Now you can use the service broker!

Using the Service Broker

Now we are ready to use the service broker.

  1. Deploy a sample application
    $ git clone https://github.com/mvanholsteijn/paas-monitor
    $ stackato push -n 
    
  2. Create a service for the mysql services
    $ stackato create-service
    1. filesystem 1.0, by core
    2. mysql
    3. mysql 5.5, by core
    4. postgres
    5. postgresql 9.1, by core
    6. redis 2.8, by core
    7. user-provided
    Which kind to provision:? 2
    1. 10gb: 10Gb HA MySQL database.
    2. default: Small 5Gb non-HA MySQL database
    Please select the service plan to enact:? 2
    Creating new service [mysql-844b1] ... OK
    
  3. Bind the service to the application
    stackato bind-service mysql-844b1 paas-monitor
      Binding mysql-844b1 to paas-monitor ... Error 10001: Service broker error: No endpoint set on the instance 'cfdb-3529e5764'. The instance is in state 'creating'. please retry a few minutes later (500)
    

    retry until the database is actually created (3-10 minutes on AWS)

    stackato bind-service mysql-844b1 paas-monitor
     Binding mysql-844d1 to paas-monitor ...
    Stopping Application [paas-monitor] ... OK
    Starting Application [paas-monitor] ...
    OK
    http://paas-monitor.<your-api-endpoint>/ deployed
    
  4. Check the environment of the application
    curl -s http://paas-monitor.<your-api-endpoint>/environment | jq .DATABASE_URL
    "mysql://root:e1zfMf7OXeq3@cfdb-3529e5764.c1ktcm2kjsfu.eu-central-1.rds.amazonaws.com:3306/mydb"
    

    As you can see the credentials for the newly created database has been inserted into the environment of the application.

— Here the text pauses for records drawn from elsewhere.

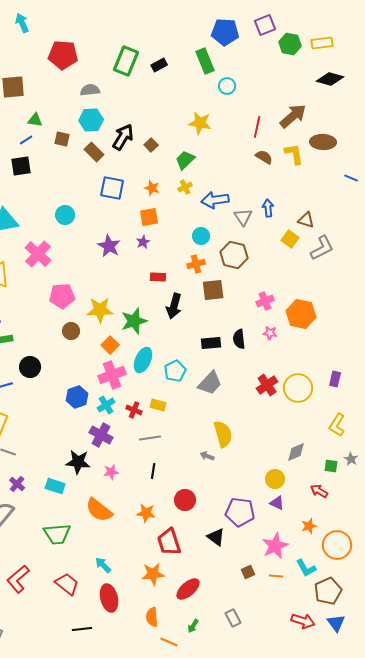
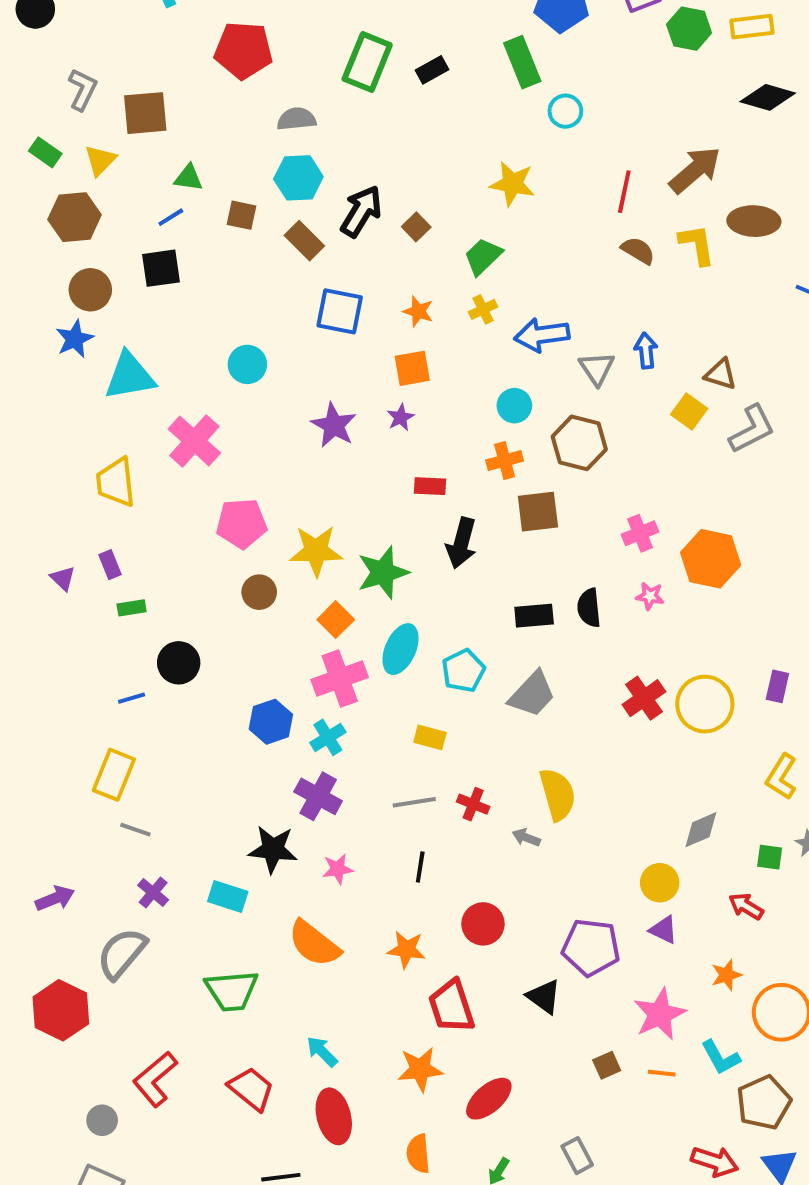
red cross: (134, 410) -> (473, 804), moved

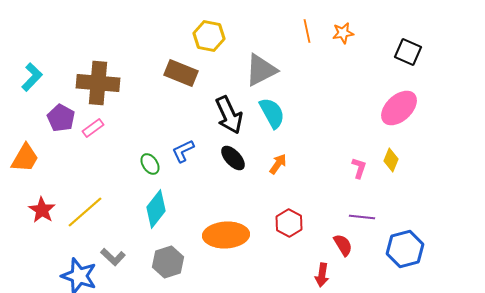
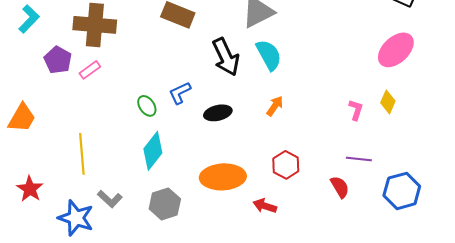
orange trapezoid: (25, 158) -> (22, 118), moved
black ellipse: (233, 158) -> (218, 113), moved, turned -60
red star: (42, 210) -> (30, 189), moved
yellow line: (85, 212) -> (82, 154), turned -54
red arrow: (322, 275) -> (265, 206), moved, turned 100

Creating your own service broker

If you want to create your own service broker in Node.JS you may find the Skeleton Service Broker  a good starting point. It includes a number of utilities to test your broker in the bin directory.

  • catalog.sh - calls the catalog operation
  • provision.sh - calls the create operation
  • unprovision.sh - call the delete operation
  • bind.sh - calls the bind operation on a specified instance
  • unbind.sh - calls the unbind operation on a specified instance and bind id.
  • list.sh - calls the list all service instances operation
  • getenv.sh - gets the environment variables of an CF applications as sourceable output
  • install-service-broker.sh - installs the application and makes all plans public.
  • docurl.sh - calls the stackato CURL operation.

getenv.sh, install-service-broker.sh and provision.sh require jq to be installed.

Conclusion

As you can see, it is quite easy to create your own Cloud Foundry service broker!